*** Opening of Provided records ***

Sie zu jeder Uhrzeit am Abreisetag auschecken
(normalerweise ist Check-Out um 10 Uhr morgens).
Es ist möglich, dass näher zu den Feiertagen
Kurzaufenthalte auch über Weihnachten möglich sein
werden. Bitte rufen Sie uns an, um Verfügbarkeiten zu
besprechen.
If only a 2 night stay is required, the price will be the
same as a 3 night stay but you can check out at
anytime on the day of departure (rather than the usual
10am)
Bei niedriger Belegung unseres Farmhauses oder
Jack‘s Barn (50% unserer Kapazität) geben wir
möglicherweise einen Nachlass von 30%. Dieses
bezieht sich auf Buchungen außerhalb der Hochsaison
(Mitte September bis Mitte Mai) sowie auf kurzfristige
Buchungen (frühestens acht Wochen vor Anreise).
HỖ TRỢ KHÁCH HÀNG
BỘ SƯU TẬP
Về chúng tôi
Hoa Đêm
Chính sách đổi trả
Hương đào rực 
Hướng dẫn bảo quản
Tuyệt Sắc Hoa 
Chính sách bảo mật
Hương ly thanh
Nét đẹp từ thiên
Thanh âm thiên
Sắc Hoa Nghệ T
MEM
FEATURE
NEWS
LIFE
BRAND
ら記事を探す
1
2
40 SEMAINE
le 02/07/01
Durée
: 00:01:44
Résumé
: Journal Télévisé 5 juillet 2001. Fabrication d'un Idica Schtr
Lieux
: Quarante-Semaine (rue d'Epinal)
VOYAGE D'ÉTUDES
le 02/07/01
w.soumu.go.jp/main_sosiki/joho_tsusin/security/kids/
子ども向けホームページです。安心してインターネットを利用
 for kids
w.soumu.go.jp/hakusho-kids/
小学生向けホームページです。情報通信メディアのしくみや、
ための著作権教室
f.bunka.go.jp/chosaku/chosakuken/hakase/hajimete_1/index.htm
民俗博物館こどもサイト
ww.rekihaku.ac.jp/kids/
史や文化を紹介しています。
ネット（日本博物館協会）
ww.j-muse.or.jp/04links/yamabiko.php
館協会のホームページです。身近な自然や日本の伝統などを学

*** Close of Provided records ***

Directions:
Write out each entry again, word for word.

Solution for this problem:
Sie zu jeder Uhrzeit am Abreisetag auschecken
(normalerweise ist Check-Out um 10 Uhr morgens).
Es ist möglich, dass näher zu den Feiertagen
Kurzaufenthalte auch über Weihnachten möglich sein
werden. Bitte rufen Sie uns an, um Verfügbarkeiten zu
besprechen.
If only a 2 night stay is required, the price will be the
same as a 3 night stay but you can check out at
anytime on the day of departure (rather than the usual
10am)
Bei niedriger Belegung unseres Farmhauses oder
Jack‘s Barn (50% unserer Kapazität) geben wir
möglicherweise einen Nachlass von 30%. Dieses
bezieht sich auf Buchungen außerhalb der Hochsaison
(Mitte September bis Mitte Mai) sowie auf kurzfristige
Buchungen (frühestens acht Wochen vor Anreise).
HỖ TRỢ KHÁCH HÀNG
BỘ SƯU TẬP
Về chúng tôi
Hoa Đêm
Chính sách đổi trả
Hương đào rực 
Hướng dẫn bảo quản
Tuyệt Sắc Hoa 
Chính sách bảo mật
Hương ly thanh
Nét đẹp từ thiên
Thanh âm thiên
Sắc Hoa Nghệ T
MEM
FEATURE
NEWS
LIFE
BRAND
ら記事を探す
1
2
40 SEMAINE
le 02/07/01
Durée
: 00:01:44
Résumé
: Journal Télévisé 5 juillet 2001. Fabrication d'un Idica Schtr
Lieux
: Quarante-Semaine (rue d'Epinal)
VOYAGE D'ÉTUDES
le 02/07/01
w.soumu.go.jp/main_sosiki/joho_tsusin/security/kids/
子ども向けホームページです。安心してインターネットを利用
 for kids
w.soumu.go.jp/hakusho-kids/
小学生向けホームページです。情報通信メディアのしくみや、
ための著作権教室
f.bunka.go.jp/chosaku/chosakuken/hakase/hajimete_1/index.htm
民俗博物館こどもサイト
ww.rekihaku.ac.jp/kids/
史や文化を紹介しています。
ネット（日本博物館協会）
ww.j-muse.or.jp/04links/yamabiko.php
館協会のホームページです。身近な自然や日本の伝統などを学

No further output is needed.